**Prompt:**
Write out nothing except the lines running from the one containing "François Beaufort" to the last line of the data, exactly as they stand.

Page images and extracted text
====================

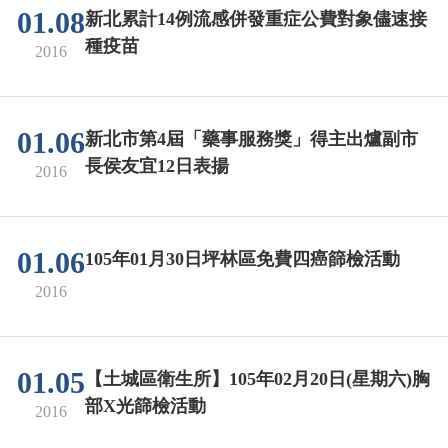
01.08
新北累計14例流感併發重症公費對象儘速接
種疫苗
2016
01.06
新北市第4屆「藥事服務獎」得主出爐副市
長侯友宜12日表揚
2016
01.06
105年01月30日坪林區免費四癌篩檢活動
2016
01.05
【土城區衛生所】105年02月20日(星期六)胸
部X光篩檢活動
2016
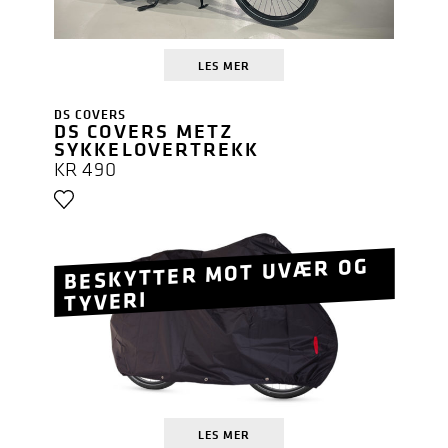
LES MER
DS COVERS
DS COVERS METZ
SYKKELOVERTREKK
KR
490
BESKYTTER MOT UVÆR OG
TYVERI
LES MER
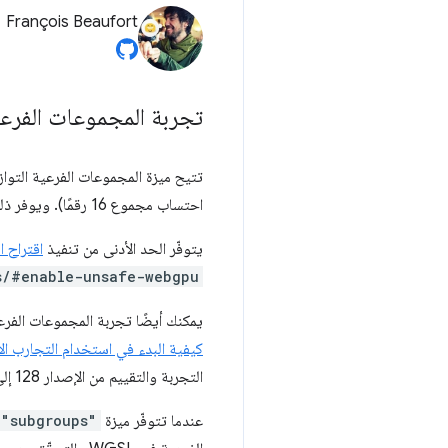
François Beaufort
تجربة المجموعات الفرع
احتساب مجموع 16 رقمًا). ويوفر ذلك شكلاً عالي الكفاءة من مشاركة البيانات بين سلاسل التعليمات.
يتوفّر الحد الأدنى من تنفيذ
اقتراح 
s/#enable-unsafe-webgpu
يمكنك أيضًا تجربة المجموعات الف
كيفية البدء في استخدام التجارب ال
التجربة والتقييم من الإصدار 128 إلى 131 من Chrome (وتنتهي في 19 فبراير 2025). اطّلِع على
عندما تتوفّر ميزة
"subgroups"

====================

**Output for this exercise:**
François Beaufort
تجربة المجموعات الفرع
احتساب مجموع 16 رقمًا). ويوفر ذلك شكلاً عالي الكفاءة من مشاركة البيانات بين سلاسل التعليمات.
يتوفّر الحد الأدنى من تنفيذ
اقتراح 
s/#enable-unsafe-webgpu
يمكنك أيضًا تجربة المجموعات الف
كيفية البدء في استخدام التجارب ال
التجربة والتقييم من الإصدار 128 إلى 131 من Chrome (وتنتهي في 19 فبراير 2025). اطّلِع على
عندما تتوفّر ميزة
"subgroups"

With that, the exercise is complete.